As this passage indicates, the researchers’ strategy is to apply their usual theories to various chronic conditions. After documenting the expected associations, they cite their cognitive behavioral model to argue that patients’ worries about “serious,” “damaging,” “uncontrollable” or “incurable” symptoms are themselves partly or largely to blame for their ongoing physical complaints.

In the HIV study, here is how the researchers described the results: “Consistent with our hypotheses, fatigue severity at 1 year was significantly predicted by catastrophizing, symptom focusing, distress and sleep quality after controlling for clinical and demographic variables. These findings provide further support for the biopsychosocial model of fatigue in HIV…It seems that, whilst HIV and treatment related factors may trigger the initial fatigue, psychological and behavioral factors have a key role in fatigue maintenance for people living with HIV.”

To state that psychological and behavioral factors play “a key role” in maintaining fatigue is to describe a causal relationship. (In the relevant sentence, the phrase “it seems” acts like a linguistic speed-bump; it mitigates the weight of the declaration, but only slightly.) In other words, the researchers in the HIV study reported an association and then claimed support for their causal hypothesis, making an assumption about the directionality of impact.

Yet the study results are also consistent with a reasonable alternative explanation in which the causality operates in the other direction. It is plausible that the severity of the fatigue led patients to experience realistic, normal and appropriate levels of concern, which the researchers chose to categorize as “catastrophizing” and “symptom-focusing.” This possibility is not mentioned, a major gap in the paper’s argument. The researchers should have provided a convincing account of why they believe their causal interpretation is the best fit for the data. They did not.

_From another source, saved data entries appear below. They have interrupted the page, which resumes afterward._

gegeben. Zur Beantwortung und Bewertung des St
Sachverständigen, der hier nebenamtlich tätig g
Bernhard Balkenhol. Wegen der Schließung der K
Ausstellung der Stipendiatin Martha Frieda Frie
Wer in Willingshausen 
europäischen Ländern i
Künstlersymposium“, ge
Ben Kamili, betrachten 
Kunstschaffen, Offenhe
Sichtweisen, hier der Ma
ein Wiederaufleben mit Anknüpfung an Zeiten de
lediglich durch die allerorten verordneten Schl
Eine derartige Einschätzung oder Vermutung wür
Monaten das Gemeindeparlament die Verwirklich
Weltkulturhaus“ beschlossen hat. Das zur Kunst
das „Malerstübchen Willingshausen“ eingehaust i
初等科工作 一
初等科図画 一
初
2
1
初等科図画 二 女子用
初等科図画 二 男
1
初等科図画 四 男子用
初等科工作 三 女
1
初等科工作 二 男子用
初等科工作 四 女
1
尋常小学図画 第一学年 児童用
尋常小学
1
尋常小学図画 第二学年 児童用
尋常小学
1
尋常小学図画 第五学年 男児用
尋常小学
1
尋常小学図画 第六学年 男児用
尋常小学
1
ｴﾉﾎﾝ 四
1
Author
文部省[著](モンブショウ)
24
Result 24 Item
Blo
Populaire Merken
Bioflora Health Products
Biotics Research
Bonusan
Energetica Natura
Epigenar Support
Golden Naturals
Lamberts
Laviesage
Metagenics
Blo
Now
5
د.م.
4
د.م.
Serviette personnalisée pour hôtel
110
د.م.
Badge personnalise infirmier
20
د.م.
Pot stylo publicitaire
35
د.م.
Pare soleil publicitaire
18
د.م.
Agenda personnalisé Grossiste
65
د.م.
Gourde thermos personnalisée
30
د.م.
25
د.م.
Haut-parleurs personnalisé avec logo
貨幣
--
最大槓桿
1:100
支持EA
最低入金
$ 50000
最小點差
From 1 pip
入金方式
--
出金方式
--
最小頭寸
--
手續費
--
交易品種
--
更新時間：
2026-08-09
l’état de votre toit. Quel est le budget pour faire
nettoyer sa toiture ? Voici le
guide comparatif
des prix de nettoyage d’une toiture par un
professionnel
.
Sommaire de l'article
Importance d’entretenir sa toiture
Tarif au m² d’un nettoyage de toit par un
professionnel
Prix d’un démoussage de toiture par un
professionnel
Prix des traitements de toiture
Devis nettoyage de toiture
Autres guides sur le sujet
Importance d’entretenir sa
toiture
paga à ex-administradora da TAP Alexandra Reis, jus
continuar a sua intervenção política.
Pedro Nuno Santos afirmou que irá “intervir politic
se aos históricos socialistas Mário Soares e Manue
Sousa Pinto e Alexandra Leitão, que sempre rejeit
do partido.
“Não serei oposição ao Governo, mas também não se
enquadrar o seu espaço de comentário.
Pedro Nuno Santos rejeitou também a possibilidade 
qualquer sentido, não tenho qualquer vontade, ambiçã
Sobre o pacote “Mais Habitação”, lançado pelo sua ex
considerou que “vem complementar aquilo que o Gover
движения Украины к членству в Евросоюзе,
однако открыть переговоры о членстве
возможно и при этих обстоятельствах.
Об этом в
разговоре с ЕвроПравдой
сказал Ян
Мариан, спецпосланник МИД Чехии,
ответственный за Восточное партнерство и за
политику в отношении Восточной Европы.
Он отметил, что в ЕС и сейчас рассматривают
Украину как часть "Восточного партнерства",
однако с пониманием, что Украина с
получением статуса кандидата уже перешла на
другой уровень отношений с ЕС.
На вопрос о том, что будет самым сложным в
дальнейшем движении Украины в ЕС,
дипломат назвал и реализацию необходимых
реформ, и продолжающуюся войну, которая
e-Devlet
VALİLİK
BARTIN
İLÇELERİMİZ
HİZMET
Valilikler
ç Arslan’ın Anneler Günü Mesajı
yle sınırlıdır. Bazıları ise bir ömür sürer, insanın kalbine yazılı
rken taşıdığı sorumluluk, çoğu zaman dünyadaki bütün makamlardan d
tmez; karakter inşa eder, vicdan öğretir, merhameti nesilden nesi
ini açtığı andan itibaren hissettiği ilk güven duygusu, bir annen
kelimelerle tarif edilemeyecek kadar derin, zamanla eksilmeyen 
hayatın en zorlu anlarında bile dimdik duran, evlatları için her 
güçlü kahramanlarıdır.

In the study, fatigue at baseline was associated with length of HIV infection but not with medication and blood measures. Current limits of biomedical understanding of the fatigue are not a sufficient or compelling rationale for characterizing anxiety about it as “catastrophizing”, as if such anxiety were indisputably excessive or unwarranted. After all, it should not be surprising that HIV patients who reported greater fatigue were more likely than others to focus on that fatigue and be distressed about it. Nor should it be surprising that, one year later, they were more likely to still be grappling with it.

These associations do not and cannot prove that symptom-focusing was itself a driver of the reported fatigue. The notion that patients prolong their suffering through their own reactions to their suffering is a hypothesis. It might be happening, but this study fails to make the case.

Why does this matter? Because accuracy and clarity are important in science. Moreover, the HIV study seems like part of what a recent article referred to as a campaign by “CBT empire-builders” in the UK to extend their domain. This effort is manifested in the continuing expansion of the National Health Service program known as Improving Access to Psychological Therapies, which I have written about here. Initially focused just on people with mental health disorders, the program now also covers patients with long-term conditions and so-called “medically unexplained symptoms”–a category that includes CFS/ME and IBS.

Now the biopsychosocial crowd is eyeing HIV patients. Any ideas as to what recommendations might emerge from an unblinded trial of CBT for HIV-related fatigue, relying on self-reported outcomes, with treatment-as-usual for the comparison group and with those in the CBT arm being told that CBT has already been shown to alleviate fatigue in multiple illnesses?